As one of ordinary skill in the art would know, FIFO 14 may be typically used in this situation in crossbar 10 to store data so that it may be forwarded to different outputs, as shown in FIG. 1. Because of the nature of FIFO 14, as one of ordinary skill in the art would know, reading current data from FIFO 14 may be delayed until previously written data in FIFO 14 is read out by read pointer controller 16.
As a nonlimiting example, if output 0 state machine (reference numeral 21) has data stored in FIFO 14 in the first entry position of FIFO 14, and output 3 state machine (reference numeral 24) has data stored in FIFO 14 in the second entry position, one of ordinary skill in the art would know that each entry position would be read out sequentially.
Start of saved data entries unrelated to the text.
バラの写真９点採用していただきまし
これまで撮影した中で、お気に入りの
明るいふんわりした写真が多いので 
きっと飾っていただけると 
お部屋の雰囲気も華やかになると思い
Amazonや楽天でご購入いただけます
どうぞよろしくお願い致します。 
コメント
Continuing this nonlimiting example, if output 0 state machine (reference numeral 21) has a next data entry in the third entry position, the next data for output 0 state machine (reference numeral 21) in entry position will be delayed until data for output 3 state machine 24 is read out of entry position of FIFO 14.
This is graphically shown in FIG. 1, wherein read pointer controller 16 may route the data in the first entry position of FIFO 14 according to the squared-lined path 36 to output 1 state machine (reference numeral 21). Dashed line 38 (circle-lined path), which represents the data path for the second entry position of FIFO 14 and indicates that data may be forwarded to output 3 state machine (reference numeral 24) after the data in the first entry position of FIFO 14 is forwarded to output 0 state machine (reference numeral 21).
Yet, as described above, if MIU 3 (reference numeral 34) is delayed and not ready to receive the data from output 3 state machine (reference numeral 24), the reading operation on circle-lined path 38 may not take place until such time when MIU 3 (reference numeral 34) is ready for the data. Accordingly, the next data in the third entry position of FIFO 14 designated for output 0 state machine (reference numeral 21) that may be forwarded on triangle-lined path 41 may not be communicated to output 0 state machine (reference numeral 21) until the data in the second entry position of FIFO 14, which is forwarded from read pointer controller 16 to output 3 state machine (reference numeral 24) via circle-lined path 38, is executed. Consequently, crossbar 10 of FIG. 1 may introduce delay into the GPU 13 such that the GPU 13 may not operate as fast and efficiently as it otherwise could be configured to do.
Thus, there is a heretofore unaddressed need to overcome the deficiencies and shortcomings described above.

SUMMARY

A MXU of a GPU has an output independent crossbar. The output independent crossbar comprises a writing controller having an input configured to receive a communication containing data and a destination ID. The crossbar includes a memory having a plurality of separate entities coupled to the writing controller. The writing controller searches for an available memory entity for storing the data. As a nonlimiting example, the writing controller cycles through the memory entities searching for a next available memory entity. Memory entities may have an availability indicator that may be set to a first state when full and a second state when available. Upon identifying an available memory entity, the writing controller writes the data to the available memory entity.
A reading component containing a plurality of reading controllers is coupled to each entity of the memory. Each reading controller corresponds to a particular output and reads data from a memory entity upon receiving indication that the memory entity contains data for its corresponding output. The writing controller may inform a particular reading controller via a FIFO memory for the particular reading controller that data is stored in one of the memory entities and is designated for the output associated with the particular reading controller. The reading controller may then read data in the memory entity designated for its associated output and forward the data to that output.
Thus, the outputs of the crossbar may operate independently and not be delayed by any other output that may not be prepared to receive its data from one of the memory entities. More specifically, the separate reading controllers may enable reading of any memory entity containing data designated for its output irrespective of the state of other memory entities containing data designated for another output.

BRIEF DESCRIPTION

Many aspects of the disclosure can be better understood with reference to the following drawings. The components in the drawings are not necessarily to scale, emphasis instead being placed upon clearly illustrating the principles of the present disclosure. Moreover, in the drawings, like reference numerals designate corresponding parts throughout the several views. While several embodiments are described in connection with these drawings, there is no intent to limit the disclosure to the embodiment or embodiments disclosed herein. On the contrary, the intent is to cover all alternatives, modifications, and equivalents.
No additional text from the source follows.